Striking Molepolole College of Education (MCE) students were yesterday ordered to pack and go by the Ministry of Education and Skills Training.
The ministry ordered closure of the school following a week long class boycott by the students.
Yesterday, the students were given an ultimatum to leave school premises by 2.00 pm. By late afternoon some of the students were still stranded outside the college premises with their luggage in chilling weather.
The secretary-general of the Students Representative Council (SRC), Ompatile Emmanuel, said they held a meeting with Minister of Education and Skills Training, Jacob Nkate, last week to raise their grievances. Some of their grievances were about shortage of water and power blackouts at the college.
The minister suggested that a task force composed of student representatives and officials of the ministry should be formed. Emmanuel said the task force met on Friday. On Friday, the ministry ordered that they should resume classes by Monday morning. "We communicated this message to the students," he said.
But he said they decided to ignore the directive because they have appealed to President Ian Khama.
The SRC President met with Khama on Friday. However, yesterday the ministry declared the college closed. The SRC was issued with a letter. The SRC official, said he did not know when the institute would be re-opened.
Emmanuel said they have been complaining about shortage of water and the power cuts for a long time. He said some dormitories sometimes had no power at all. Even the geysers, he said, were not functioning forcing the students to bath with cold water.
The SRC official said wateris delivered by bowsers to the school, adding that in some cases the supply was not enough for the school community. He said the water was rusty.
Emmanuel said a system for their examinations, the continuous assessment mark has not be pronounced.
He said they have also not been utilising the college hall since they were told that the previous SRCs owed money for rent.
The SRC official said the school administration never consulted the SRC about developments in the college. He said they were never informed about certain decisions like when the meals scale was reduced.
He added that the management has always promised to attend to their grievances but this has never been fulfilled.
Emmanuel said they wanted a conducive environment for learning. "In order to go to class, you ought to have bathed first and had a good meal. This is why we are failing to attend classes".
Emmanuel said last year, students boycotted classes due to similar concerns. He said they were addressed by the MP for the area, Daniel Kwelagobe who promised to address their plight.
A third year student, Sarah Molefe who was found outside the college premises, said she does not regret their decision to boycott since they were having a hard time.
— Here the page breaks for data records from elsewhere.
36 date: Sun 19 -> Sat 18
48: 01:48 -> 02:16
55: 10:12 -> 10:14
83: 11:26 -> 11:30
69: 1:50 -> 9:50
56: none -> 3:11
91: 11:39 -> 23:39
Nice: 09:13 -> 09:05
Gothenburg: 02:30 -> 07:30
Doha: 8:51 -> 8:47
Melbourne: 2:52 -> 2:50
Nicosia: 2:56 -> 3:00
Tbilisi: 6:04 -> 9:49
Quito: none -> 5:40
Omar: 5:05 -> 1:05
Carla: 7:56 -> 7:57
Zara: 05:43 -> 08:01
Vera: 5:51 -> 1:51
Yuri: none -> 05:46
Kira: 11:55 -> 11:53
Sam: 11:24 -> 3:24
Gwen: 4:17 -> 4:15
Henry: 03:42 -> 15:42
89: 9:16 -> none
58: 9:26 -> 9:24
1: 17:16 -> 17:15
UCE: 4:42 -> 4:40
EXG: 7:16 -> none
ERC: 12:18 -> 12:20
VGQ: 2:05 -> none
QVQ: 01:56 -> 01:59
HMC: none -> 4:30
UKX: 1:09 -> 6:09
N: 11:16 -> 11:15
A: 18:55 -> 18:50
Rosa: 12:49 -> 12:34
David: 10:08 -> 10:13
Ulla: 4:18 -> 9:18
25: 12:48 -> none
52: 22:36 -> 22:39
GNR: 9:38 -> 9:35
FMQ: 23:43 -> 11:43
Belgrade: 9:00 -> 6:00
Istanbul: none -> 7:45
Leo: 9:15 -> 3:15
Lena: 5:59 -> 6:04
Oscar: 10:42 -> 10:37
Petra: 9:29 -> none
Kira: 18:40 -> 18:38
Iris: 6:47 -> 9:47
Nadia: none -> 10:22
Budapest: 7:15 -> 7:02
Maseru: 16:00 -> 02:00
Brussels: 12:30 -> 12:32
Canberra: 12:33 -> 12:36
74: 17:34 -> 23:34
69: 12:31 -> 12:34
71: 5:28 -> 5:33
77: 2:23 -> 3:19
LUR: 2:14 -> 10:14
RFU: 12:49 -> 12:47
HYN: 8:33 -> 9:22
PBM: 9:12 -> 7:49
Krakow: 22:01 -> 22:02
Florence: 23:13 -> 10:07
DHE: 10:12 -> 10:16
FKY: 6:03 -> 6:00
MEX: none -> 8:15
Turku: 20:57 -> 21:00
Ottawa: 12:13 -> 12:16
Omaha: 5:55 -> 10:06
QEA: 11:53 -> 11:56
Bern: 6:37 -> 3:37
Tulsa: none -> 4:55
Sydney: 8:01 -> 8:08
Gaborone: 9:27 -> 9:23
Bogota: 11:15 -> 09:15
She said the decision to boycott classes was unanimous.
She added that they were expected to attend classes but there was no hot water. "In the evening, power was cut off. We have been using cold water. She contended that the environment was not conducive for learning.
But her only concern is that they were given short notice to vacate the school premises. Molefe, who originates from Francistown, said they do not have transport fares to go to their places. "I have a problem, this is why I am standing outside the gate with my bags," she said.
She said they heard about the announcement to close the school over Radio Botswana news bulletin. In the afternoon, the principal of the college was in a meeting with employees of the Department of Building and Engineering Services (DEBS) while the officials of the ministry were not available for comment.
But one of the employees of the college said the students had it coming. She said last week the students returned a truck which had come to deliver water at the gate. She added that they also blocked another vehicle which was to deliver food.
Meanwhile, speaking at the University of Botswana (UB) Foundation, annual dinner dance on Saturday, President Khama expressed concern about the level of indiscipline in institutions of learning.
He said indiscipline manifests itself in strikes, damage to property, alcohol and drug abuse, teenage pregnancies and bullying of other students.
He said students at all educational levels must know and appreciate that it is during their formative days at school that they need to start behaving well.